### EXERCISE OBJECTIVE
All the data should be repeated exactly. Any image in it is left out.
━━━━━ INFORMATION
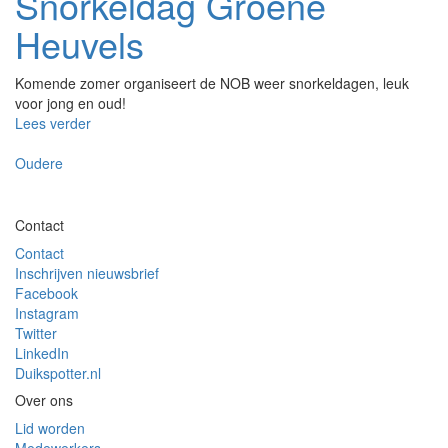
Snorkeldag Groene
Heuvels
Komende zomer organiseert de NOB weer snorkeldagen, leuk
voor jong en oud!
Lees verder
Oudere
Contact
Contact
Inschrijven nieuwsbrief
Facebook
Instagram
Twitter
LinkedIn
Duikspotter.nl
Over ons
Lid worden
Medewerkers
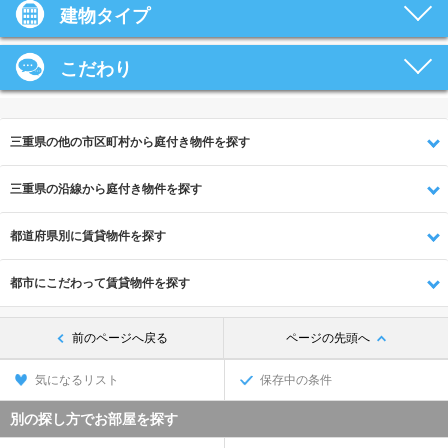
建物タイプ
こだわり
三重県の他の市区町村から庭付き物件を探す
三重県の沿線から庭付き物件を探す
都道府県別に賃貸物件を探す
都市にこだわって賃貸物件を探す
前のページへ戻る
ページの先頭へ
気になるリスト
保存中の条件
別の探し方でお部屋を探す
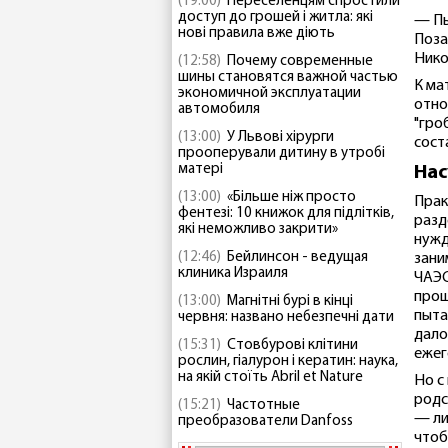
(19:00)
Переселенцям спростили
доступ до грошей і житла: які
— Пы
нові правила вже діють
Поза
Нико
(12:58)
Почему современные
шины становятся важной частью
К ма
экономичной эксплуатации
отно
автомобиля
"гро
(13:00)
У Львові хірурги
сост
прооперували дитину в утробі
матері
На
(13:00)
«Більше ніж просто
Прак
фентезі: 10 книжок для підлітків,
разд
які неможливо закрити»
нужд
(12:46)
Бейлинсон - ведущая
зани
клиника Израиля
ЧАЭС
прош
(13:00)
Магнітні бурі в кінці
пыта
червня: названо небезпечні дати
дало
(15:31)
Стовбурові клітини
ежег
рослин, гіалурон і кератин: наука,
на якій стоїть Abril et Nature
Но с
родс
(15:21)
Частотные
— ли
преобразователи Danfoss
чтоб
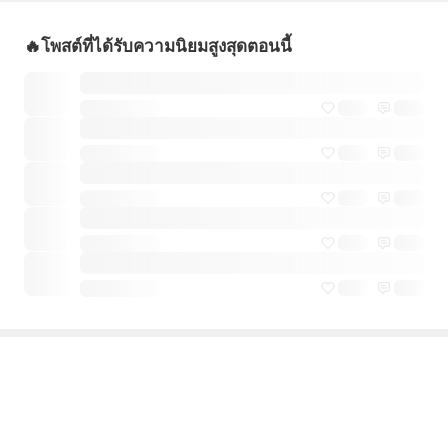
🔥โพสต์ที่ได้รับความนิยมสูงสุดตอนนี้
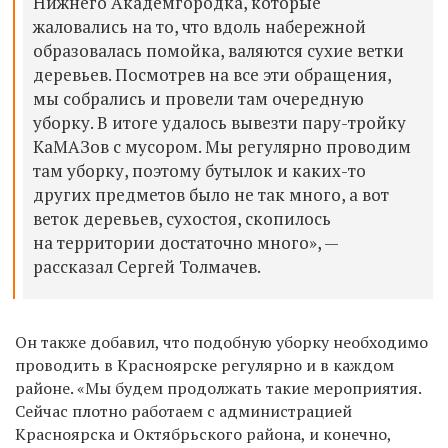
Нижнего Академгородка, которые
жаловались на то, что вдоль набережной
образовалась помойка, валяются сухие ветки
деревьев. Посмотрев на все эти обращения,
мы собрались и провели там очередную
уборку. В итоге удалось вывезти пару-тройку
КаМАЗов с мусором. Мы регулярно проводим
там уборку, поэтому бутылок и каких-то
других предметов было не так много, а вот
веток деревьев, сухостоя, скопилось
на территории достаточно много», —
рассказал Сергей Толмачев.
Он также добавил, что подобную уборку необходимо
проводить в Красноярске регулярно и в каждом
районе. «Мы будем продолжать такие мероприятия.
Сейчас плотно работаем с администрацией
Красноярска и Октябрьского района, и конечно,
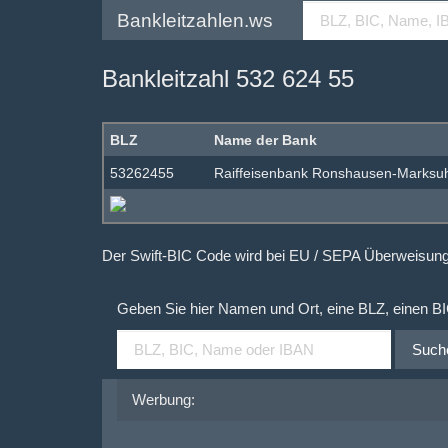
Bankleitzahlen.ws
Bankleitzahl 532 624 55
BLZ
Name der Bank
53262455
Raiffeisenbank Ronshausen-Marksuhl
Der Swift-BIC Code wird bei EU / SEPA Überweisu
Geben Sie hier Namen und Ort, eine BLZ, einen B
Such
Werbung:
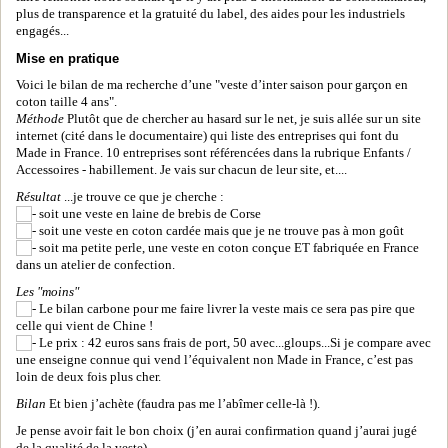
plus de transparence et la gratuité du label, des aides pour les industriels
engagés...
Mise en pratique
Voici le bilan de ma recherche d’une "veste d’inter saison pour garçon en
coton taille 4 ans".
Méthode
Plutôt que de chercher au hasard sur le net, je suis allée sur un site
internet (cité dans le documentaire) qui liste des entreprises qui font du
Made in France. 10 entreprises sont référencées dans la rubrique Enfants /
Accessoires - habillement. Je vais sur chacun de leur site, et....
Résultat
...je trouve ce que je cherche :
soit une veste en laine de brebis de Corse
soit une veste en coton cardée mais que je ne trouve pas à mon goût
soit ma petite perle, une veste en coton conçue ET fabriquée en France
dans un atelier de confection.
Les "moins"
Le bilan carbone pour me faire livrer la veste mais ce sera pas pire que
celle qui vient de Chine !
Le prix : 42 euros sans frais de port, 50 avec...gloups...Si je compare avec
une enseigne connue qui vend l’équivalent non Made in France, c’est pas
loin de deux fois plus cher.
Bilan
Et bien j’achète (faudra pas me l’abîmer celle-là !).
Je pense avoir fait le bon choix (j’en aurai confirmation quand j’aurai jugé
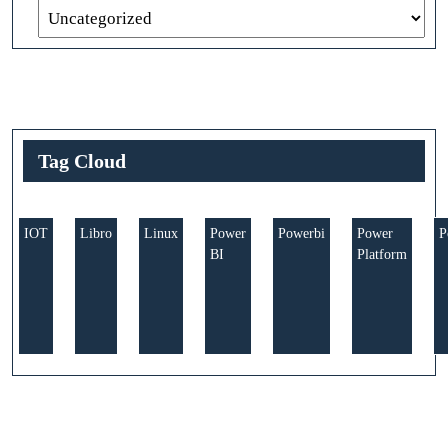
Tag Cloud
IOT
Libro
Linux
Power
Powerbi
Power
P
BI
Platform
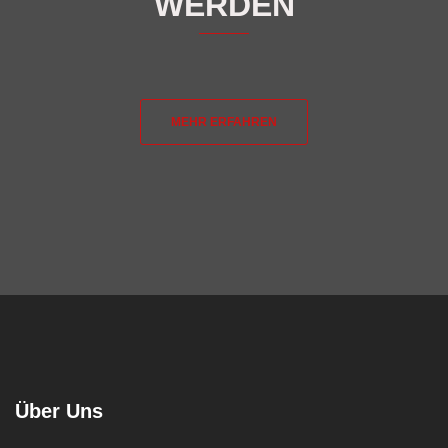
WERDEN
MEHR ERFAHREN
Über Uns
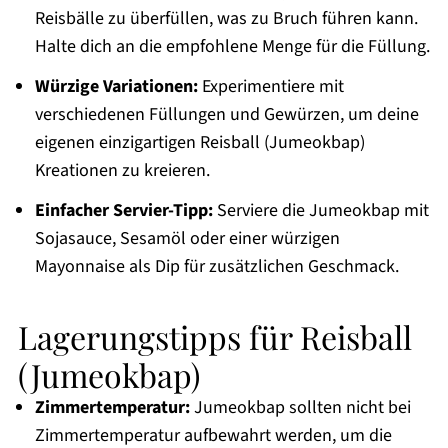
Reisbälle zu überfüllen, was zu Bruch führen kann.
Halte dich an die empfohlene Menge für die Füllung.
Würzige Variationen:
Experimentiere mit
verschiedenen Füllungen und Gewürzen, um deine
eigenen einzigartigen Reisball (Jumeokbap)
Kreationen zu kreieren.
Einfacher Servier-Tipp:
Serviere die Jumeokbap mit
Sojasauce, Sesamöl oder einer würzigen
Mayonnaise als Dip für zusätzlichen Geschmack.
Lagerungstipps für Reisball
(Jumeokbap)
Zimmertemperatur:
Jumeokbap sollten nicht bei
Zimmertemperatur aufbewahrt werden, um die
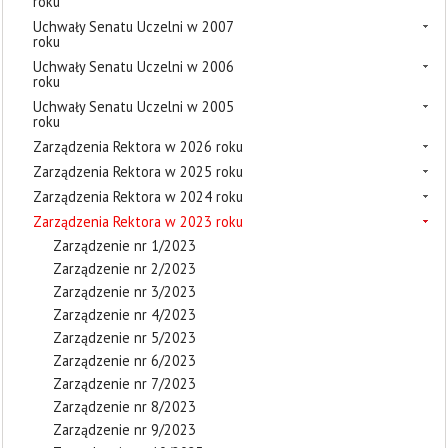
roku
Uchwały Senatu Uczelni w 2007
roku
Uchwały Senatu Uczelni w 2006
roku
Uchwały Senatu Uczelni w 2005
roku
Zarządzenia Rektora w 2026 roku
Zarządzenia Rektora w 2025 roku
Zarządzenia Rektora w 2024 roku
Zarządzenia Rektora w 2023 roku
Zarządzenie nr 1/2023
Zarządzenie nr 2/2023
Zarządzenie nr 3/2023
Zarządzenie nr 4/2023
Zarządzenie nr 5/2023
Zarządzenie nr 6/2023
Zarządzenie nr 7/2023
Zarządzenie nr 8/2023
Zarządzenie nr 9/2023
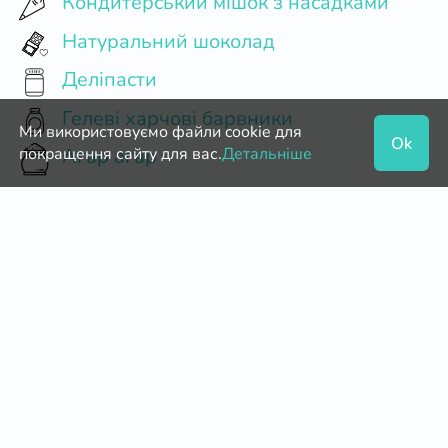
Кондитерський мішок з насадками
Натуральний шоколад
Деліпасти
Гелеві харчові барвники
Ми використовуємо файли cookie для
Ok
покращення сайту для вас.
Детальніше
Агар агар
Підставки для тортів
Какао порошок
Маршмеллоу
Картонні коробки
Мішок кондитерський одноразовий
Пергамент (укр)
Харчова фольга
━━━━━━━━━━
### ANSWER SPACE
Snorkeldag Groene
Heuvels
Komende zomer organiseert de NOB weer snorkeldagen, leuk
voor jong en oud!
Lees verder
Oudere
Contact
Contact
Inschrijven nieuwsbrief
Facebook
Instagram
Twitter
LinkedIn
Duikspotter.nl
Over ons
Lid worden
Medewerkers
建物タイプ
こだわり
三重県の他の市区町村から庭付き物件を探す
三重県の沿線から庭付き物件を探す
都道府県別に賃貸物件を探す
都市にこだわって賃貸物件を探す
前のページへ戻る
ページの先頭へ
気になるリスト
保存中の条件
別の探し方でお部屋を探す
(19:00)
Переселенцям спростили
доступ до грошей і житла: які
— Пы
нові правила вже діють
Поза
Нико
(12:58)
Почему современные
шины становятся важной частью
К ма
экономичной эксплуатации
отно
автомобиля
"гро
(13:00)
У Львові хірурги
сост
прооперували дитину в утробі
матері
На
(13:00)
«Більше ніж просто
Прак
фентезі: 10 книжок для підлітків,
разд
які неможливо закрити»
нужд
(12:46)
Бейлинсон - ведущая
зани
клиника Израиля
ЧАЭС
прош
(13:00)
Магнітні бурі в кінці
пыта
червня: названо небезпечні дати
дало
(15:31)
Стовбурові клітини
ежег
рослин, гіалурон і кератин: наука,
на якій стоїть Abril et Nature
Но с
родс
(15:21)
Частотные
— ли
преобразователи Danfoss
чтоб
🔥โพสต์ที่ได้รับความนิยมสูงสุดตอนนี้
Нижнего Академгородка, которые
жаловались на то, что вдоль набережной
образовалась помойка, валяются сухие ветки
деревьев. Посмотрев на все эти обращения,
мы собрались и провели там очередную
уборку. В итоге удалось вывезти пару-тройку
КаМАЗов с мусором. Мы регулярно проводим
там уборку, поэтому бутылок и каких-то
других предметов было не так много, а вот
веток деревьев, сухостоя, скопилось
на территории достаточно много», —
рассказал Сергей Толмачев.
Он также добавил, что подобную уборку необходимо
проводить в Красноярске регулярно и в каждом
районе. «Мы будем продолжать такие мероприятия.
Сейчас плотно работаем с администрацией
Красноярска и Октябрьского района, и конечно,
Bankleitzahlen.ws
Bankleitzahl 532 624 55
BLZ
Name der Bank
53262455
Raiffeisenbank Ronshausen-Marksuhl
Der Swift-BIC Code wird bei EU / SEPA Überweisu
Geben Sie hier Namen und Ort, eine BLZ, einen B
Such
Werbung:
plus de transparence et la gratuité du label, des aides pour les industriels
engagés...
Mise en pratique
Voici le bilan de ma recherche d’une "veste d’inter saison pour garçon en
coton taille 4 ans".
Méthode
Plutôt que de chercher au hasard sur le net, je suis allée sur un site
internet (cité dans le documentaire) qui liste des entreprises qui font du
Made in France. 10 entreprises sont référencées dans la rubrique Enfants /
Accessoires - habillement. Je vais sur chacun de leur site, et....
Résultat
...je trouve ce que je cherche :
soit une veste en laine de brebis de Corse
soit une veste en coton cardée mais que je ne trouve pas à mon goût
soit ma petite perle, une veste en coton conçue ET fabriquée en France
dans un atelier de confection.
Les "moins"
Le bilan carbone pour me faire livrer la veste mais ce sera pas pire que
celle qui vient de Chine !
Le prix : 42 euros sans frais de port, 50 avec...gloups...Si je compare avec
une enseigne connue qui vend l’équivalent non Made in France, c’est pas
loin de deux fois plus cher.
Bilan
Et bien j’achète (faudra pas me l’abîmer celle-là !).
Je pense avoir fait le bon choix (j’en aurai confirmation quand j’aurai jugé
Tag Cloud
IOT
Libro
Linux
Power
Powerbi
Power
P
BI
Platform
WERDEN
MEHR ERFAHREN
Über Uns
Reisbälle zu überfüllen, was zu Bruch führen kann.
Halte dich an die empfohlene Menge für die Füllung.
Würzige Variationen:
Experimentiere mit
verschiedenen Füllungen und Gewürzen, um deine
eigenen einzigartigen Reisball (Jumeokbap)
Kreationen zu kreieren.
Einfacher Servier-Tipp:
Serviere die Jumeokbap mit
Sojasauce, Sesamöl oder einer würzigen
Mayonnaise als Dip für zusätzlichen Geschmack.
Lagerungstipps für Reisball
(Jumeokbap)
Zimmertemperatur:
Jumeokbap sollten nicht bei
Zimmertemperatur aufbewahrt werden, um die
roku
Uchwały Senatu Uczelni w 2007
roku
Uchwały Senatu Uczelni w 2006
roku
Uchwały Senatu Uczelni w 2005
roku
Zarządzenia Rektora w 2026 roku
Zarządzenia Rektora w 2025 roku
Zarządzenia Rektora w 2024 roku
Zarządzenia Rektora w 2023 roku
Zarządzenie nr 1/2023
Zarządzenie nr 2/2023
Zarządzenie nr 3/2023
Zarządzenie nr 4/2023
Zarządzenie nr 5/2023
Zarządzenie nr 6/2023
Zarządzenie nr 7/2023
Zarządzenie nr 8/2023
Zarządzenie nr 9/2023
Кондитерський мішок з насадками
Натуральний шоколад
Деліпасти
Гелеві харчові барвники
Ми використовуємо файли cookie для
Ok
покращення сайту для вас.
Детальніше
Агар агар
Підставки для тортів
Какао порошок
Маршмеллоу
Картонні коробки
Мішок кондитерський одноразовий
Пергамент (укр)
Харчова фольга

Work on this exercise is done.